ALTHOUGH Yoon Chang has mastered the arcana of atomic nuclei, the award-winning nuclear engineer is left scratching his head over his fickle treatment by the federal government.
The government on Feb. 14 awarded Dr. Chang the prestigious E. O. Lawrence Prize for his leadership in the effort to achieve safe, efficient, and low-waste nuclear energy through the Integral Fast Reactor (IFR).
But the applause for Chang at the Department of Energy barely hid the rude fact that, just a week before, President Clinton in the 1995 federal budget had axed Chang's program to develop the IFR as a next-generation nuclear reactor.
``I can't see how the US would just turn away from development of a technology like the IFR,'' says Chang.
The flip-flopping by the federal government over the IFR is nothing new. The experimental reactor, also called a breeder because it can produce as much fuel as it consumes, has been in a steady state of political limbo almost since the program started. Chang and his colleagues at the federal Argonne National Laboratory have coped with budgetary fits and starts for a long time.
But the government's recent mixed message to Chang put a human face on many of the contradictions and points of friction in US energy policy. Chang's encounters with the federal government also highlight the difficulty of funding research into new energy sources in a period of budgetary austerity.
The case of the double-dealt nuclear engineer shows additionally how US dependence on cheap fossil fuels and traditional forms of energy has discouraged a large-scale effort to find new ways of generating power.
The IFR has been criticized more recently for being costlier than current energy sources and for defying government guidelines against plutonium recycling and noncommercial nuclear research.
In theory, though, the IFR poses some seductive solutions to many of the engineering, safety, and health problems associated with nuclear power.
Among its strengths:
* A liquid sodium cooling system that is safer and more reliable than the US's light-water reactors (LWR) that generate electricity today.
* A metal-alloy fuel that is safer and easier to cool and recycle than the LWR fuel of uranium embedded in ceramics.
* An electrochemical process that reduces waste and greatly increases efficiency by separating uranium, plutonium, and other highly radioactive material from used fuel rods for reinsertion into the reactor's core.
* The ability to almost completely burn up plutonium, including the estimated 100 metric tons of destabilizing, weapons-grade plutonium that is being dismantled from Russian and US nuclear warheads.

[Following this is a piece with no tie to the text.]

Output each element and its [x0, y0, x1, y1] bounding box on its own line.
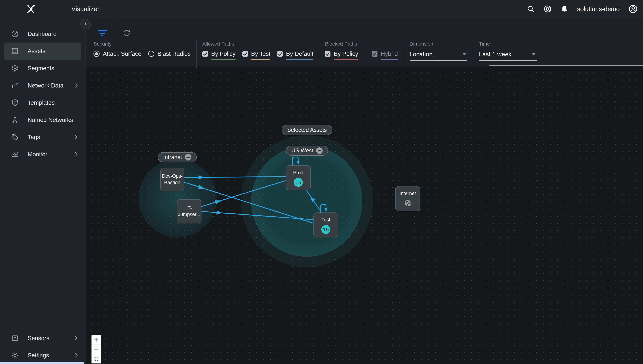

Chang says the Clinton administration overestimated the cost of building and running advanced reactors when it decided to shut down the IFR and other facets of the project - also called the Advanced Liquid Metal Reactor program. Moreover, the administration lacks a responsible plan for coping with the growing stockpile of civilian and weapons-grade plutonium, he says. The administration opposes plutonium recycling because of concern over the spread of material vital for nuclear weaponry.
Plutonium supply grows
``We have to recognize the reality that the amount of plutonium is growing, and just because we don't like the plutonium, it's not going to disappear,'' says Chang.
Several scientists have questioned most attributes of the experimental reactor, including its value for burning up plutonium. Most notably, a panel under the National Academy of Sciences last month said advanced reactors like the IFR should not be built for the purpose of plutonium disposal because of their high cost, technological uncertainties, and the long period before their startup. Instead, the influential panel suggests that the government burn the plutonium in the already-operating LWRs.
The experimental reactor has been under fire since the Reagan administration endorsed the IFR in 1984. The reactor was originally funded as an advanced, plutonium-fired alternative to LWRs. It was supported largely because of concerns that the US could face a shortage of uranium, the LWR fuel.
However, uranium has been plentiful in the past several years and its price has steadily fallen. Consequently, the IFR has lost its primary raison d'etre and appeared increasingly weak compared to advanced versions of LWRs now under development.
As the price of uranium fell, proponents of the IFR championed it as a way to dispose of spent fuel from commercial reactors. But that rationale also was questioned, most notably in a report by a group of scientists from the Lawrence Livermore National Laboratory in California in March 1992.
Finally, IFR advocates lit on the nonproliferation rationale, only to be disputed by the Office of Technology Assessment last September, and now the academy.
``One independent advisory board after another has come out in opposition to various potential missions that have been proposed for this technology,'' says a staff member for a House committee that has handled the IFR program.
The experimental reactor ``is definitely a technology in search of a mission,'' he says.
But the greatest impediment to the IFR is neither technical nor a point of policy but one of simple cost, critics of the IFR say. The expense of building and operating the advanced reactor makes it inferior to LWRs and traditional energy sources, according to several scientists.
Advanced reactors like the IFR are less attractive because of slow growth in electricity demand and emergence of cheap energy sources like combined-cycle turbines fired by natural gas, says John Holdren, energy professor at the University of California at Berkeley and head of the committee that wrote the National Academy of Sciences report.